NREL researchers work on developing high energy density cells to advance stationary storage.
From pv magazine USA
Behind-the-meter storage (BTMS) systems directly supply homes and buildings with electricity and offer many advantages such as the ability to minimize grid impacts, integrate EV charging, and more.
The BTMS markets are expected to see strong growth, as noted in Wood Mackenzie’s Global Energy Storage Outlook, which forecasts 57GWh of new deployments through to 2030. The report points out that the residential sector is being driven by cost reductions and consumer awareness, coupled with solar hybridization and electric vehicle adoption.
Researchers in the BTMS Consortium at the National Renewable Energy Lab (NREL) are working with other national laboratories to develop energy storage technologies for stationary applications below 10MWh. Their recent work, which aims to improve lithium-ion (Li-ion) battery designs is published in the Journal of the Electrochemical Society, delved further into promising opportunities, as well as limitations, of using LTO/LMO battery cells for stationary storage use.
“We already know a lot about Lithium-ion batteries, but batteries for different applications have different requirements,” said NREL Researcher and Project Leader Yeyoung Ha. “Our research looks at how to leverage the developments from electric vehicle battery research for new applications in stationary storage.”
According to the researchers, BTMS systems have different charging and discharging patterns than a typical electric vehicle and require Li-ion battery materials that meet these unique priorities. BTMS systems, for example, are expected to operate safely and efficiently over a long lifespan. The researchers looked at Li-ion battery designs using a Li4Ti5O12 (LTO) anode and LiMn2O4 (LMO) cathode, which are promising critical-material-free candidates that offer the safety and long lifespan required, however, their low energy density is a drawback.

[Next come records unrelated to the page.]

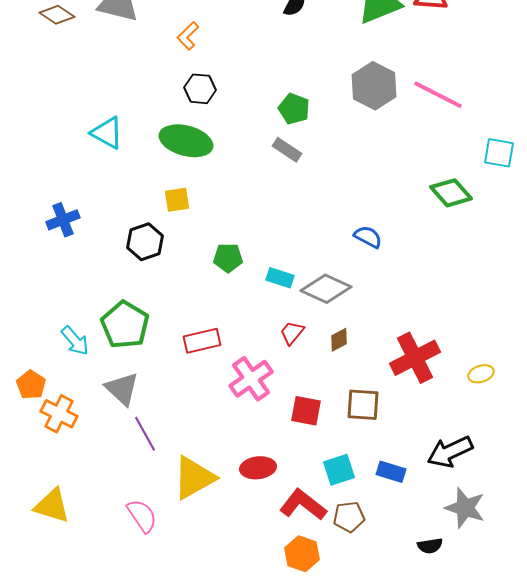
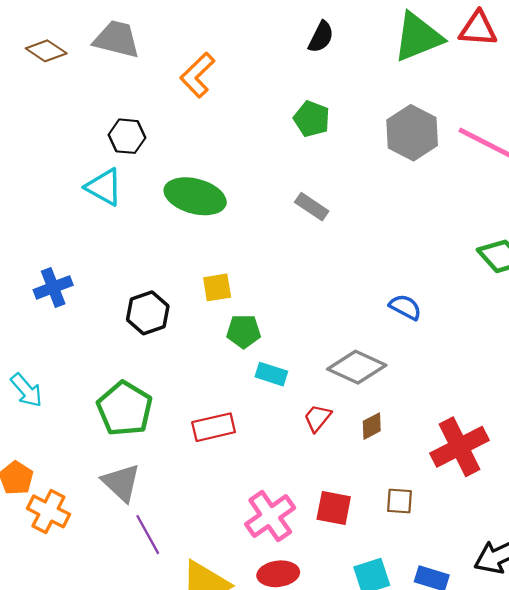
orange L-shape: (188, 36) -> (197, 75), size x1.4
black hexagon: (200, 89) -> (127, 136), moved
green pentagon: (294, 109) -> (312, 119), moved
yellow square: (177, 200) -> (217, 287), moved
cyan rectangle: (280, 278) -> (271, 374), moved
cyan arrow: (75, 341) -> (27, 390), moved
pink cross: (251, 379) -> (270, 516), moved
brown square: (363, 405) -> (399, 501), size x0.7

NREL researchers evaluated the temperature-dependent performance of LTO/LMO cells with various electrode loadings, and they determined that using thicker electrodes in battery designs can increase the cell capacity and energy density, while decreasing overall cell costs. However, these thicker electrodes require ions to travel a longer path, limiting the use of electrodes. They found that temperature adjustments can alleviate these negative impacts but may introduce added complications.
“Our goal with this research is to identify a ‘sweet spot’ to leverage the advantages of electrode loading and increased temperatures to maximize the performance of LTO/LMO battery cells,” Ha said. “Our research refined material designs for BTMS specifically, converting this well-known power chemistry to energy cells.”
By applying electrochemical modeling to simulate reactions at different temperatures and electrode thickness, they verified their experimental results. Instead fully discharging the batteries, as for electric vehicles, they found that allowing batteries to have intermittent rest during discharge, the electrode use was significantly improved. And they determined that this type of pulsed discharge is well suited for BTMS stationary applications, where the batteries will be used only when there is intermittent demand and then transitioned back to a resting stage.
Although these optimized LTO/LMO battery cells offer many advantages, the research team is also exploring cathode options that may better meet the needs of the stationary energy storage systems that are critical to ensuring that the power from renewable energy sources is available when and where it is needed.